Yakou (埡口 (Yàkǒu)), also known as Guanshan Pass (關山埡口 (Guānshān Yàkǒu)) or Daguanshan Pass (大關山埡口 (Dàguānshān Yàkǒu)), is a mountain pass in Taiwan transversing the Central Mountain Range within Yushan National Park. The name Yakou literally means "mountain pass". At the peak, there is a short, one-way named the Daguanshan Tunnel, which is the highest tunnel in Taiwan. Administratively, it is located at the border of Taoyuan, Kaohsiung and Haiduan, Taitung.

Yakou is known its frequent sea of clouds on the east side due to orographic lift from the Pacific Ocean. However, due to severe road collapses following Typhoon Morakot in 2009, Yakou is currently inaccessible by car.
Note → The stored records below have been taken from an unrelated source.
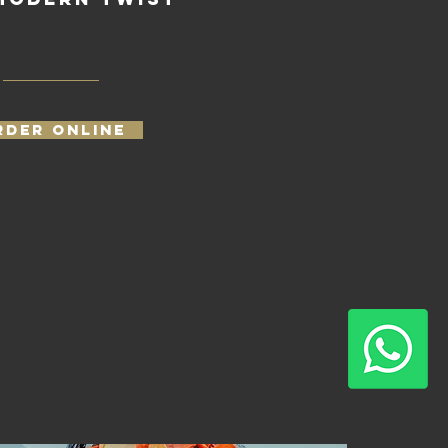
RDER ONLINE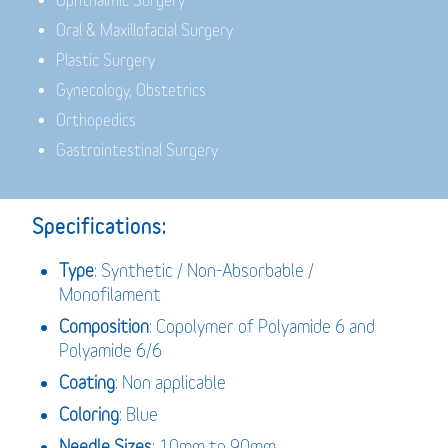
Ophthalmic Surgery
Oral & Maxillofacial Surgery
Plastic Surgery
Gynecology, Obstetrics
Orthopedics
Gastrointestinal Surgery
Specifications:
Type
: Synthetic / Non-Absorbable /
Monofilament
Composition
: Copolymer of Polyamide 6 and
Polyamide 6/6
Coating
: Non applicable
Coloring
: Blue
Needle Sizes
: 10mm to 90mm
Occasionally, the character "啞" (yǎ) is used in place of 埡 since the latter is a rarely used character.

== History ==
Initially, a path made by the Bunun people ran through Yakou. During Japan's occupation of Taiwan, the path was widened to better govern the aboriginal population in the mountains. After Japan left the island, the path was widened into the Southern Cross-Island Highway. Construction ran between 1968 and 1972, and construction workers established a campsite near Yakou; the site of the campsite became a hostel operated by the China Youth Corps.

After Typhoon Morakot in 2009, multiple sections of the Southern Cross-Island Highway collapsed from the heavy rainfall. Immediately east of Yakou, a landslide buried Daguanshan Tunnel's east entrance and its adjacent parking lot and destroyed 300 m of highway. Though not as heavily affected, the hostel closed down after the typhoon.

The section of the highway from Meishan to the west and Xiangyang to the east was closed to outside traffic after the typhoon and remains closed to this day. The highway is expected to reopen in 2021.

== Geology ==
The rock around Yakou is primarily composed of a stratum composed of argillite, another of shale, and a third of slate and phyllite. Due to the parallel planes of weakness present in the rocks, Yakou and the rest of the Southern Cross-Island Highway is very prone to landslides and failures even before Typhoon Morakot in 2009, and reconstruction has proven to be very difficult.